Pubblicato: 04.04.2018

Monteverde

Alle 6:00 di mattina partiamo da San José. Con un autobus che sembra un normale autobus cittadino, siamo andati dritti a Monteverde.

Per fortuna non abbiamo dovuto affrontare lunghi viaggi in autobus in Costa Rica. Gli autobus hanno finora la peggiore attrezzatura in tutto il Sud America. Sono relativamente nuovi, ma non hanno aria condizionata (cosa estremamente necessaria nel paese) né spazio per le gambe, il che è piuttosto scomodo per chi è alto più di 1,40 m. Il viaggio dura 3 ore e mezzo. Dopo circa 2 ore di viaggio, la strada è diventata asfaltata. Siamo saliti su una montagna, una strada sterrata e completamente disastrata.

Sì, quella era la “strada”.

Poiché tutte le finestre erano aperte, sembrava di essere a una corsa di motocross polverosa. Nel villaggio di Monteverde però abbiamo trovato strade asfaltate. Era poco prima di mezzogiorno quando siamo arrivati.

Non sapevamo esattamente cosa fare. Abbiamo deciso di assistere alle attività gratuite. C'era un bel punto panoramico a 1900 m di altitudine. Ci siamo andati subito. Dopo un'eternità siamo arrivati alla metà. Per tutto il tempo ci siamo stati sulla strada principale. Nella metà del percorso abbiamo dovuto passare sui sentieri di ghiaia e abbiamo fatto molta fatica ad andare.
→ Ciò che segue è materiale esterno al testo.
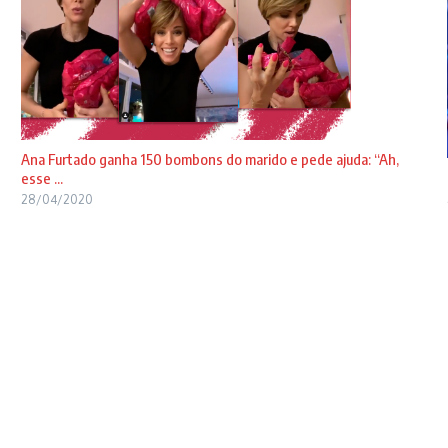
Ana Furtado ganha 150 bombons do marido e pede ajuda: “Ah,
esse ...
28/04/2020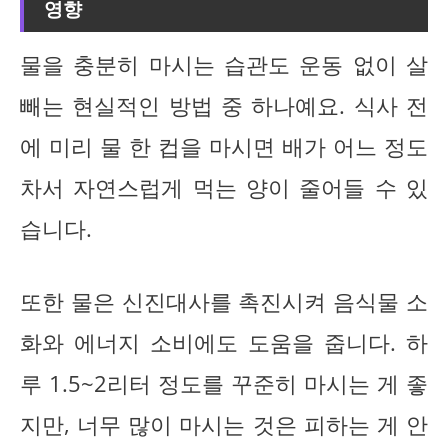
영향
물을 충분히 마시는 습관도 운동 없이 살
빼는 현실적인 방법 중 하나예요. 식사 전
에 미리 물 한 컵을 마시면 배가 어느 정도
차서 자연스럽게 먹는 양이 줄어들 수 있
습니다.
또한 물은 신진대사를 촉진시켜 음식물 소
화와 에너지 소비에도 도움을 줍니다. 하
루 1.5~2리터 정도를 꾸준히 마시는 게 좋
지만, 너무 많이 마시는 것은 피하는 게 안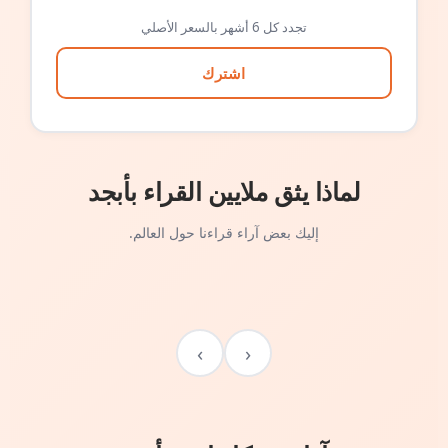
تجدد كل 6 أشهر بالسعر الأصلي
اشترك
لماذا يثق ملايين القراء بأبجد
إليك بعض آراء قراءنا حول العالم.
›
‹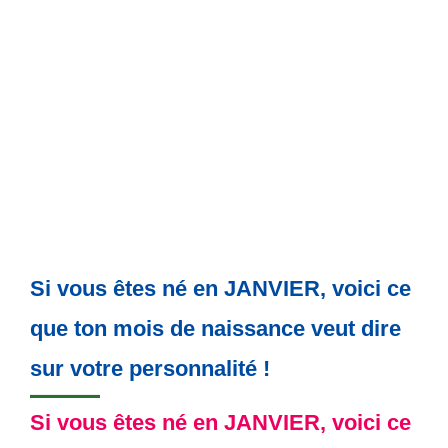
Si vous êtes né en JANVIER, voici ce
que ton mois de naissance veut dire
sur votre personnalité !
Si vous êtes né en JANVIER, voici ce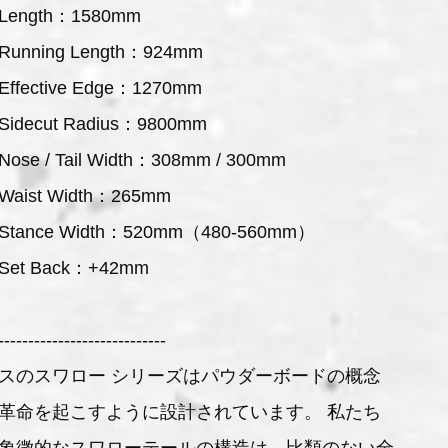
Length：1580mm
Running Length：924mm
Effective Edge：1270mm
Sidecut Radius：9800mm
ose / Tail Width：308mm / 300mm
Waist Width：265mm
Stance Width：520mm（480-560mm）
Set Back：+42mm
----------------------------
スのスワロー シリーズはパウダーボードの概念
革命を起こすように設計されています。 私たち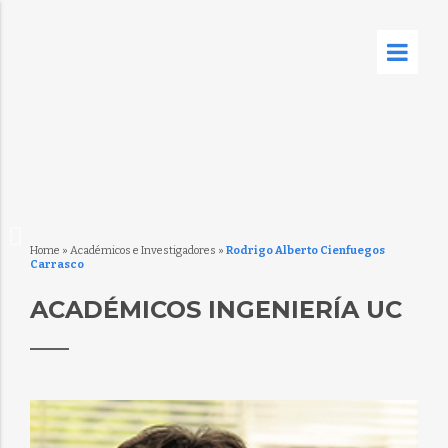
Home
»
Académicos e Investigadores
»
Rodrigo Alberto Cienfuegos
Carrasco
ACADÉMICOS INGENIERÍA UC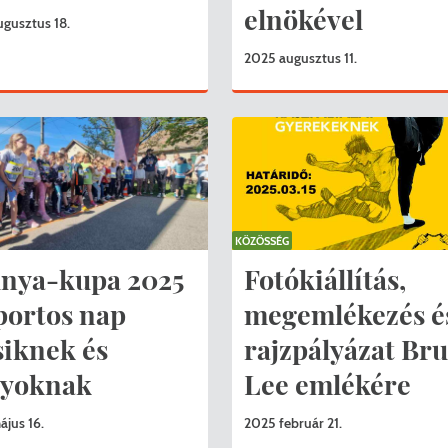
elnökével
gusztus 18.
2025 augusztus 11.
KÖZÖSSÉG
nya-kupa 2025
Fotókiállítás,
portos nap
megemlékezés é
siknek és
rajzpályázat Br
gyoknak
Lee emlékére
jus 16.
2025 február 21.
Dopo 5 minuti, però, un jeep ci è passata accanto e ha preso il giro sbagliato. Gli ho fatto un cenno e gli ho detto che il percorso era sbagliato. Era una coppia di tedeschi. Ci hanno chiesto se volevamo andare con loro. Muriel sperava che dicessi di sì. E così ho fatto, dato che il percorso non era proprio il massimo. Per fortuna, siamo riusciti a salire su un 4x4. A velocità ridotta (ma più veloce di quando camminavamo) siamo riusciti ad arrivare in cima. Ho detto al ragazzo tedesco alcune volte "se indietro scivoli, puoi sempre fermarti per tornare indietro". Ma ce l'abbiamo fatta. Avevamo davvero una vista fantastica. Da un lato si vedeva fino al mare e dall'altro il vulcano “Arenal”.

È però discutibile se valga realmente la pena fare il percorso a piedi, in auto è stato comodo. Tornando, però, abbiamo fatto a piedi. Abbiamo incontrato delle persone che stavano animando il percorso 3-4 volte. "È lontano? Sarà più difficile?" No, no, abbiamo detto, hehe.

Il giorno successivo ci siamo alzati presto per il parco. Purtroppo abbiamo perso l'autobus, era 7:32. L'autobus è partito dopo solo 2 minuti. Insolito per Centro America. Tuttavia, è stato bello abituarsi di nuovo al fatto che gli autobus seguano un orario. Fino ad ora, infatti, non è stato quasi mai così. Parte solo quando c’è bisogno. Naturalmente abbiamo dovuto prendere una navetta sovraccarica. In questo parco il punto forte è l'uccello “Quetzal”. Questo è l'uccello sacro dei Maya. Siamo entrati nel parco e abbiamo visto l'uccello dopo solo 5 minuti.

Altri girano per tutto il giorno e vedono un pollaio.

Guarda quel lungo piumaggio.
Non ho mai visto un uccello così maestoso come questo.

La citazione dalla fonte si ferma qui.